A 14 year old girl, P. supported by her mother, S., sought an abortion for a pregnancy alleged to have been the result of a rape. While she obtained the necessary prosecutor’s certificate for the procedure, mother and daughter received contradictory information from two public hospitals in Lublin. Further, health care personnel clearly violated principles of patient confidentiality and informed consent in an effort to dissuade the girl from having an abortion. These violations included clearly coercive and manipulative tactics.

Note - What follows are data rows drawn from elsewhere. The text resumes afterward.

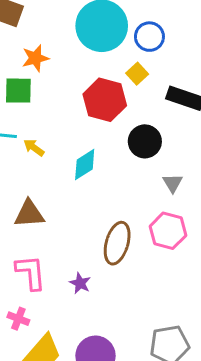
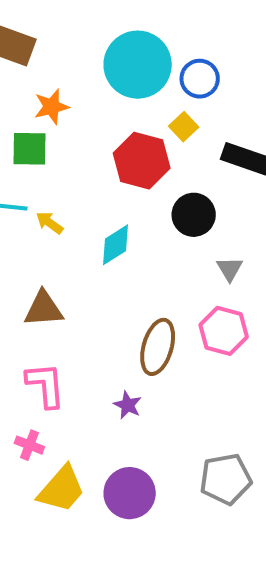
purple star: (80, 283) -> (128, 405), moved

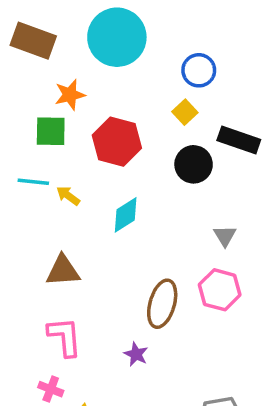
cyan circle: (138, 65) -> (117, 37), moved
red hexagon: (142, 161) -> (117, 142), moved
black circle: (194, 215) -> (194, 164), moved

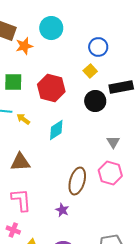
cyan circle: (117, 37) -> (51, 28), size x0.7
orange star: (70, 95) -> (24, 46), moved
black rectangle: (239, 140) -> (121, 87), turned -30

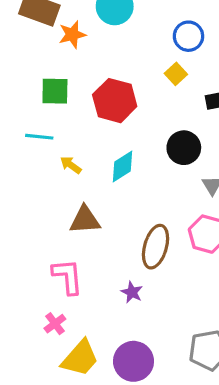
black circle: (95, 101) -> (184, 148), moved
yellow arrow: (23, 119) -> (71, 165), moved
brown triangle: (20, 162) -> (85, 220), moved
pink cross: (13, 230) -> (55, 324), turned 32

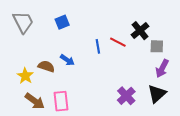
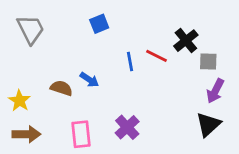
blue square: (62, 22) -> (99, 24), moved
yellow star: (25, 76) -> (19, 101), moved
purple cross: (126, 96) -> (127, 127), moved
brown arrow: (35, 101) -> (26, 134), moved, turned -36

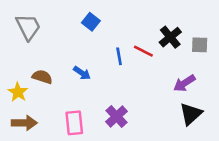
blue square: (99, 24) -> (91, 22), turned -30
gray square: (208, 62) -> (200, 45), moved
brown semicircle: (61, 88) -> (42, 77), moved
purple arrow: (215, 91) -> (184, 83), moved, turned 30

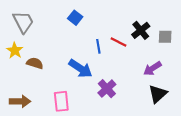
blue arrow: (82, 73) -> (80, 69), moved, size x1.6
yellow star: (18, 92) -> (15, 51), moved
purple cross: (117, 116) -> (107, 89), moved

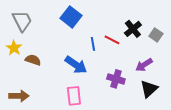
blue square: (75, 18) -> (71, 17), size x1.5
gray square: (165, 37) -> (156, 35), turned 32
purple cross: (107, 89) -> (116, 79), moved, turned -30
pink rectangle: (61, 101) -> (74, 96), moved

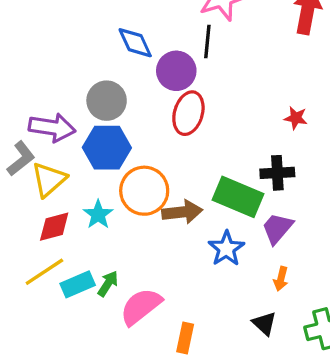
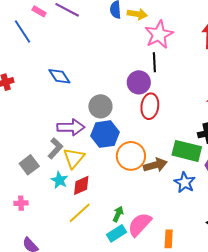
blue diamond: (135, 43) -> (59, 76), moved
cyan star: (98, 215) -> (59, 180), moved
cyan rectangle: (78, 284) -> (117, 233), moved

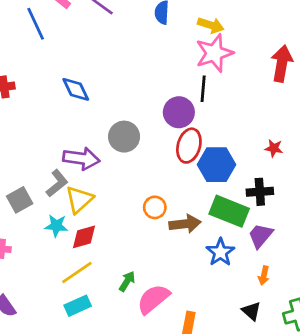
yellow arrow: (137, 14) -> (211, 25), moved
blue hexagon: (105, 134) -> (216, 165), moved
orange circle: (131, 156) -> (155, 207), size x0.6
cyan star: (59, 180) -> (56, 226), turned -30
cyan rectangle: (117, 233) -> (78, 306), moved

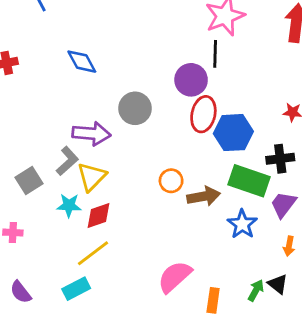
green arrow: (127, 281) -> (256, 290), moved
cyan rectangle: (78, 306) -> (76, 289), moved

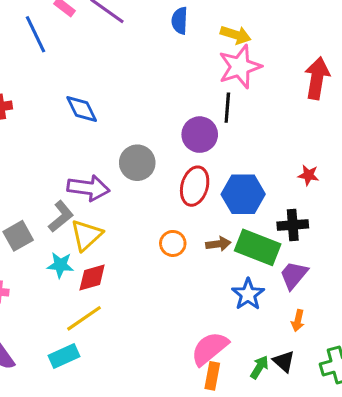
red ellipse: (203, 114) -> (195, 186), moved
brown arrow: (204, 196) -> (218, 244), moved, size x0.7
pink semicircle: (175, 277) -> (210, 348), moved

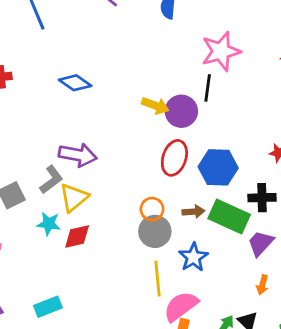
yellow arrow: (236, 35) -> (155, 106), moved
blue diamond: (82, 109) -> (75, 83), turned -32
gray circle: (137, 163) -> (155, 231), moved
blue star: (248, 294) -> (193, 257), moved
yellow line: (84, 318) -> (158, 279), moved, turned -64

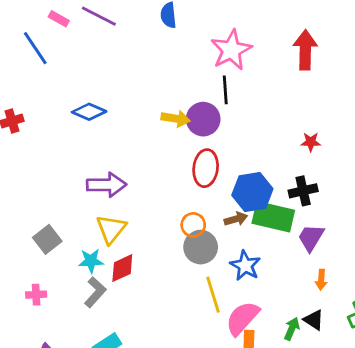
blue hexagon: (218, 167) -> (252, 192), moved
gray L-shape: (51, 180) -> (95, 292), moved

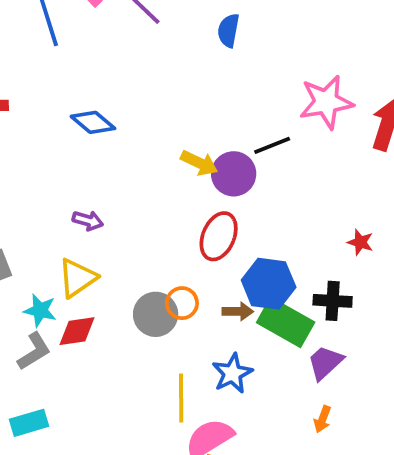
pink star: (231, 50) -> (326, 102), moved
black line: (225, 90) -> (272, 145), turned 56
purple arrow: (106, 185) -> (88, 221), size x0.6
gray circle: (201, 247) -> (156, 314), moved

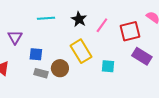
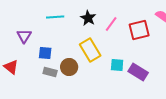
purple rectangle: (142, 56) -> (138, 72), moved

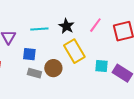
cyan line: (55, 17) -> (39, 29), moved
black star: (88, 18) -> (66, 26), moved

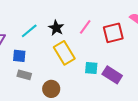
cyan line: (39, 29) -> (29, 31), turned -36
brown circle: (53, 68) -> (51, 89), moved

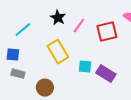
black star: (56, 28) -> (58, 18), moved

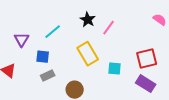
red square: (107, 32) -> (147, 59), moved
gray rectangle: (18, 74) -> (48, 76), turned -40
purple rectangle: (106, 74) -> (146, 84), moved

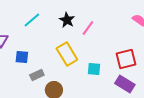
cyan line: (53, 32) -> (32, 20), moved
gray rectangle: (48, 76) -> (37, 75), moved

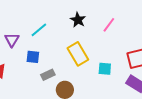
cyan line: (32, 20) -> (39, 30), moved
pink line: (88, 28) -> (109, 25), moved

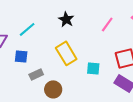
pink line: (109, 25) -> (107, 24), moved

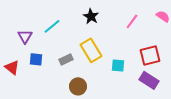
blue square: (21, 56) -> (36, 59), moved
gray rectangle: (36, 74) -> (66, 59), moved

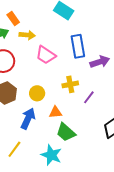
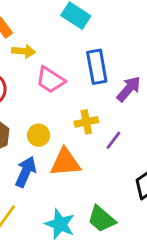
purple arrow: (100, 62) -> (129, 89), turned -30
orange triangle: (55, 112) -> (65, 162), size x1.6
green trapezoid: (66, 132) -> (101, 219), moved

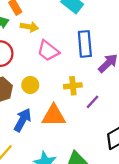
yellow circle: (39, 135) -> (30, 85), moved

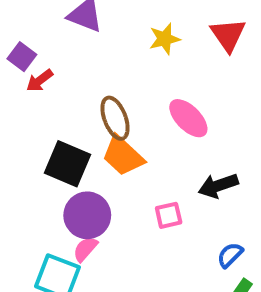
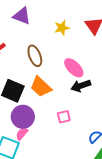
brown ellipse: (115, 118) -> (35, 56), moved
black arrow: (218, 186) -> (81, 86), moved

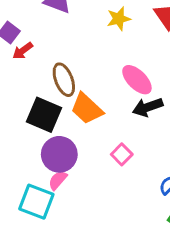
brown ellipse: (35, 56) -> (64, 80), moved
pink square: (64, 117) -> (122, 154), turned -32

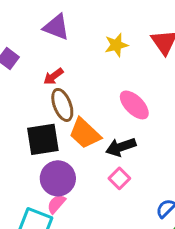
red arrow: (23, 51) -> (53, 76), moved
black arrow: (148, 107) -> (121, 147), moved
black square: (44, 115) -> (43, 139), turned -32

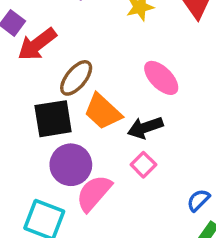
red arrow: (53, 76) -> (37, 44), moved, size x1.6
brown ellipse: (62, 105) -> (76, 78), turned 60
pink semicircle: (56, 204) -> (94, 193), moved, size x1.6

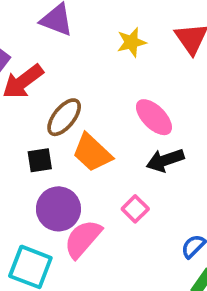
black square: (53, 119) -> (40, 160), size x0.6
black arrow: (145, 128) -> (165, 160), moved

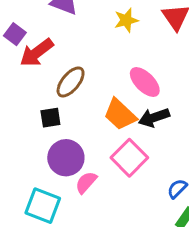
orange trapezoid: (92, 153) -> (120, 114), moved
pink square: (135, 209) -> (129, 158), size x1.6
pink semicircle: (83, 239) -> (86, 182), size x0.7

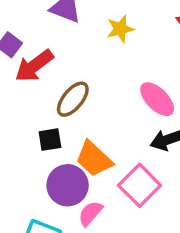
yellow star: (126, 20) -> (120, 29), moved
orange trapezoid: (120, 114) -> (94, 159), moved

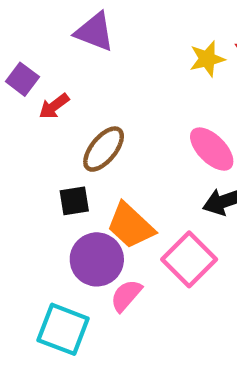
yellow star: (120, 29) -> (207, 59), moved
red arrow: (34, 66) -> (54, 106), size x0.6

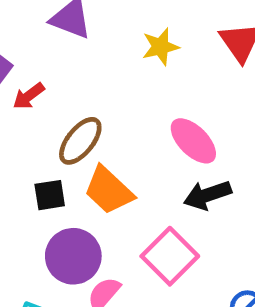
yellow star: (207, 59) -> (160, 47), moved
orange trapezoid: (131, 226) -> (109, 190), moved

P and S experienced
- the intervention of a priest and anti-abortion activists, unsolicited and unwanted,
- importuning by anti-abortion activists that included confrontations in public,
- national media attention, including a press release issued by a hospital concerning P,
- detention and six hours of questioning by the police,
- apprehension of the girl by state authorities, apparently for the express purpose of preventing the abortion,
- posting on internet by the Catholic News Agency of the girl’s travel to Gdansk for an abortion,
- the filing of criminal charges against the girl for having had unlawful sexual intercourse with a minor (i.e., the rape that resulted in pregnancy)
While the court found that objecting physicians had a legal obligation to refer patients for abortion, the source of that legal obligation was Polish law. Article 39 of Poland’s Doctor and Dentist Professions Act imposes a legal obligation of referral. The imposition is objectionable in principle, but the European Court of Human Rights can hardly be criticized for applying Polish law to Polish citizens.